This chapter shows that there is no comparison to be made between God
and the idols of the Gentiles; represents the destruction of the Jews
as near at hand; and is closed with some petitions of the prophet. It
begins by way of preface with an exhortation to hear the word of the
Lord, and a dehortation not to learn the way of the Heathens, or be
dismayed at their signs, since their customs were in vain, \\#Jer 10:1-3\\
which lead on to expose their idols, and set forth the greatness and
glory of God.

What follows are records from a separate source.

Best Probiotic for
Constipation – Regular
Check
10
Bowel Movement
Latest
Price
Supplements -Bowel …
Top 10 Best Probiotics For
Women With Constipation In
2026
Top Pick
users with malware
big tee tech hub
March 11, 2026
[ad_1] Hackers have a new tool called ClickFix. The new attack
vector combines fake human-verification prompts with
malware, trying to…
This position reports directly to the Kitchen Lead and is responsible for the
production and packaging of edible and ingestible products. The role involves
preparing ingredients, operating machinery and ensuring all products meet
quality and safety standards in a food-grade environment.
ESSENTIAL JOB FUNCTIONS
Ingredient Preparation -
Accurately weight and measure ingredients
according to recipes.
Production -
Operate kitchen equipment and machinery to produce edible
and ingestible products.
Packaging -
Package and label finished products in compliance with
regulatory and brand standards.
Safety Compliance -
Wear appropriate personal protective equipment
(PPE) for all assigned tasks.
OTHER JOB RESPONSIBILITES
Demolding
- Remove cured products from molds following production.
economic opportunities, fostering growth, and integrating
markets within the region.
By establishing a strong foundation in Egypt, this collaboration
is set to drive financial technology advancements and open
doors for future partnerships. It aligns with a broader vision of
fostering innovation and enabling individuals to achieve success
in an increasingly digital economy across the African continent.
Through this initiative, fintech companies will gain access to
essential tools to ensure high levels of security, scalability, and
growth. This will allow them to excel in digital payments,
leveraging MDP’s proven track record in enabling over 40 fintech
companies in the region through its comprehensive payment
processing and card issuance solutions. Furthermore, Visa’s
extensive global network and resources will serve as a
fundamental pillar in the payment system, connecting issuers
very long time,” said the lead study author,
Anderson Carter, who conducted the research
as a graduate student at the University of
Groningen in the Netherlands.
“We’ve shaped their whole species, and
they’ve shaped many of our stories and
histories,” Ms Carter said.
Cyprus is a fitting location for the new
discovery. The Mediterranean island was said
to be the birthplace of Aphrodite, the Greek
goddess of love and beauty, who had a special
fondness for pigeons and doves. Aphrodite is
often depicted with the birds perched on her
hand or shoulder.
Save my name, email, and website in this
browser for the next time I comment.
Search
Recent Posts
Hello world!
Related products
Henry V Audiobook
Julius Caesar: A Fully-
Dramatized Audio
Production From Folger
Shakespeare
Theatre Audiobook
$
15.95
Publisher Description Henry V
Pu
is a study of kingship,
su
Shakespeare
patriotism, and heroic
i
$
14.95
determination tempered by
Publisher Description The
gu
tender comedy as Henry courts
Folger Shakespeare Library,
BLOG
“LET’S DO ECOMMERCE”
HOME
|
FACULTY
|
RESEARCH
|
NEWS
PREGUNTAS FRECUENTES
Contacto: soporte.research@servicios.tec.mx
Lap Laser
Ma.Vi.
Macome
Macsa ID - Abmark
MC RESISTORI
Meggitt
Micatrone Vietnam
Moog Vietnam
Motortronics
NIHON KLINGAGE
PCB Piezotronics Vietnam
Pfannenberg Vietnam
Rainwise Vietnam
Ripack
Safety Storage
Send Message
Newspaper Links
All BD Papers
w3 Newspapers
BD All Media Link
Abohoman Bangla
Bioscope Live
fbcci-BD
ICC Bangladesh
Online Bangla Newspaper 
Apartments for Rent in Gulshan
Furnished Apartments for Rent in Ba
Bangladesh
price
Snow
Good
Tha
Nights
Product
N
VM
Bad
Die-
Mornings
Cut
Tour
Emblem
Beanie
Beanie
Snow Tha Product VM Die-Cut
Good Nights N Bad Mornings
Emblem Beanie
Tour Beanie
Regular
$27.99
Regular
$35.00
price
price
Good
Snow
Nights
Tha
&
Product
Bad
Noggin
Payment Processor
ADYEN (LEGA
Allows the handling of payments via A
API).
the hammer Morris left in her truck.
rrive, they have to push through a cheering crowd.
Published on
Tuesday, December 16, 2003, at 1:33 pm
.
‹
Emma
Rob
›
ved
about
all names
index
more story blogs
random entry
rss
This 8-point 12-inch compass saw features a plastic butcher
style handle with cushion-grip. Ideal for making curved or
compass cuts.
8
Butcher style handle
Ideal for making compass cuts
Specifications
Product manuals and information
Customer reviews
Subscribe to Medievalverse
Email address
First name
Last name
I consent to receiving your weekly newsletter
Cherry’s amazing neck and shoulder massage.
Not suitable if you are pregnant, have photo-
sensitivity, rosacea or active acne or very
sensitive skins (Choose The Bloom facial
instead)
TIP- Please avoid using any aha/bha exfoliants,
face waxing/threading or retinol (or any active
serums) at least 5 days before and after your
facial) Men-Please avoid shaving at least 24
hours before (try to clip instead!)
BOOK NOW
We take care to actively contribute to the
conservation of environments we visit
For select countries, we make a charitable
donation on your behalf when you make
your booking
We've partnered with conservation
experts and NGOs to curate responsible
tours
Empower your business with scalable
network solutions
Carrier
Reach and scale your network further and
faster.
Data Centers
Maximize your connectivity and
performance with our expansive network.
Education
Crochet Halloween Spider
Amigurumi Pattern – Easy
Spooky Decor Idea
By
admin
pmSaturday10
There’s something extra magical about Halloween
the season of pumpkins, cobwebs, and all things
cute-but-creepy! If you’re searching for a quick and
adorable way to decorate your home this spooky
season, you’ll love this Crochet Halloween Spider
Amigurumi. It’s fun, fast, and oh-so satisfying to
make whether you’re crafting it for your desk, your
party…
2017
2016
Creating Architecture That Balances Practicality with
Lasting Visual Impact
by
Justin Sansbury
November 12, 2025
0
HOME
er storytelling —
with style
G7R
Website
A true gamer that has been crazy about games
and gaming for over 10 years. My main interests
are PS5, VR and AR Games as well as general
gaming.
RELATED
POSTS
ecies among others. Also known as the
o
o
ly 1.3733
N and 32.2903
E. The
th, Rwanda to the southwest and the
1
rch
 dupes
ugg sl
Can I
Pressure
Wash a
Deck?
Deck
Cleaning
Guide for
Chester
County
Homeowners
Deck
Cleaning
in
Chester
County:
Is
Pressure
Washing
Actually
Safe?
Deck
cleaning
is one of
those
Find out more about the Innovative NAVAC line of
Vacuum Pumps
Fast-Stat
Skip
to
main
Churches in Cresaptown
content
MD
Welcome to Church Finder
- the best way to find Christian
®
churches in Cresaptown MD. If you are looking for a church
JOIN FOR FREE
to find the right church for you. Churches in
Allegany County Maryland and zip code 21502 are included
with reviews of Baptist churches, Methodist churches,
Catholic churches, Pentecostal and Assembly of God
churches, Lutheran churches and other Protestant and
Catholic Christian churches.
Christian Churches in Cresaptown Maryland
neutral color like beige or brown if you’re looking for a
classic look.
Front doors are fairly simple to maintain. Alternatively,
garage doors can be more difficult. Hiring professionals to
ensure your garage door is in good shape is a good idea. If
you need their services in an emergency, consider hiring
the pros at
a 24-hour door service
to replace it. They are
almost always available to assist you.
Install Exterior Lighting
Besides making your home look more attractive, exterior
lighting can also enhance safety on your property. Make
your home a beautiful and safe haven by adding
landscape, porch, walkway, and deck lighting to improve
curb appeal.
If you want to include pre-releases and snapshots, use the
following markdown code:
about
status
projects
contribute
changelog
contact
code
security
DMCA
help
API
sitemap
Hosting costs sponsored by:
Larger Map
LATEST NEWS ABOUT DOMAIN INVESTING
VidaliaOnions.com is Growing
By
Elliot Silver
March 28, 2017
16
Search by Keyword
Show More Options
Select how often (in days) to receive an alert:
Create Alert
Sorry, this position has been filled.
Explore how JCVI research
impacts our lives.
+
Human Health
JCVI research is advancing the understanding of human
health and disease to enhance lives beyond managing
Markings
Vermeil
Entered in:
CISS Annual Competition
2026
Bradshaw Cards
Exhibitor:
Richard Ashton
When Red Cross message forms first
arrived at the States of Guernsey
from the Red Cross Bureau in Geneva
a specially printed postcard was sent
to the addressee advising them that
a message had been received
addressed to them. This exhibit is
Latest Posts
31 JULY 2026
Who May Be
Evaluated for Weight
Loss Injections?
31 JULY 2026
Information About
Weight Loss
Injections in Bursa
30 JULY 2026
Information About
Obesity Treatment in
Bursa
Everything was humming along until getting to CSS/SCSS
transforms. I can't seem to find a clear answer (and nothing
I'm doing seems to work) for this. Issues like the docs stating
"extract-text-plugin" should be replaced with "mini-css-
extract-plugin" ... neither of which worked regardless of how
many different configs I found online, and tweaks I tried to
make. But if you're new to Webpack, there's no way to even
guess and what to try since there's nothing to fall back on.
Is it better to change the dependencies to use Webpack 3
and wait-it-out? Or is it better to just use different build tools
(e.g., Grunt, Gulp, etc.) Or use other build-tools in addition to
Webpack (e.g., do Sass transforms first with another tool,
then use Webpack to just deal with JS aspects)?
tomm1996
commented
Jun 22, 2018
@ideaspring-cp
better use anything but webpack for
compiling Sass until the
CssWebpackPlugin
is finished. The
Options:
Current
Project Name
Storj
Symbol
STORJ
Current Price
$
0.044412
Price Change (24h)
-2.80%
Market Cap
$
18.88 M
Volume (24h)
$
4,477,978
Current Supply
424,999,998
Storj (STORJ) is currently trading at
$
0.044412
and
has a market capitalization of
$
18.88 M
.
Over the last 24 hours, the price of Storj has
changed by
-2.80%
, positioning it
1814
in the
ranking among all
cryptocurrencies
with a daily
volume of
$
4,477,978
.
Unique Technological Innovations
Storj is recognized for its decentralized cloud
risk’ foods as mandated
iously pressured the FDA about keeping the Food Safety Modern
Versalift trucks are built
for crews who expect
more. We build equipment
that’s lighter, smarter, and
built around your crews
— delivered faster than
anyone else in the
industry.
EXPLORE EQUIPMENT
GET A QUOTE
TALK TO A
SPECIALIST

Their idols are described by the matter and makers of
them, \\#Jer 10:3,4,9\\ and from their impotence to speak, to stand, to
move, or do either good or evil, \\#Jer 10:4,5\\, but, on the other
hand, God is described by the greatness of his name and power, and by
the reverence that belongs unto him; in comparison of whom all the wise
men of the nations are brutish, foolish, and vain, \\#Jer 10:6-8\\, by
the epithets of true, living, and everlasting, and by the terribleness
of his wrath, \\#Jer 10:10\\, by his power and wisdom, in making the
heavens and the earth, in causing thunder and lightning, wind and rain,
when the gods that have no share in these shall utterly perish,
\\#Jer 10:11-13\\ their makers being brutish, and brought to shame; and
they falsehood and breathless vanity, the work of errors, and so shall
come to ruin, \\#Jer 10:14,15\\, but he, who is Jacob's portion, and
whose inheritance Israel is, is not like them; being the former of all
things, and his name the Lord of hosts, \\#Jer 10:16\\ and next follows
a prophecy of the destruction of the Jews; wherefore they are bid to
gather up their wares, since in a very little time, and at once, the
Lord would fling them out of the land, and bring them into distress,
\\#Jer 10:17,18\\, upon which the prophet expresses his sympathy with
his people in trouble, and the part of grief he took and bore with
them, \\#Jer 10:19\\, the particulars of his distress, through the
desolation of the land, and the captivity of the people, with the cause
and authors of it, by whose means these things were brought upon them,
are mentioned, \\#Jer 10:20,21\\, and the Chaldean army, the
instruments of their ruin, are represented as just at hand, \\#Jer 10:22\\,
when the prophet, directing himself to God, acknowledges the impotence
of man in general to help and guide himself, deprecates correction in
anger to himself in particular, and prays that the wrath of God might
be poured down upon the Heathens, by whom his people were devoured,
consumed, and made desolate, \\#Jer 10:23-25\\.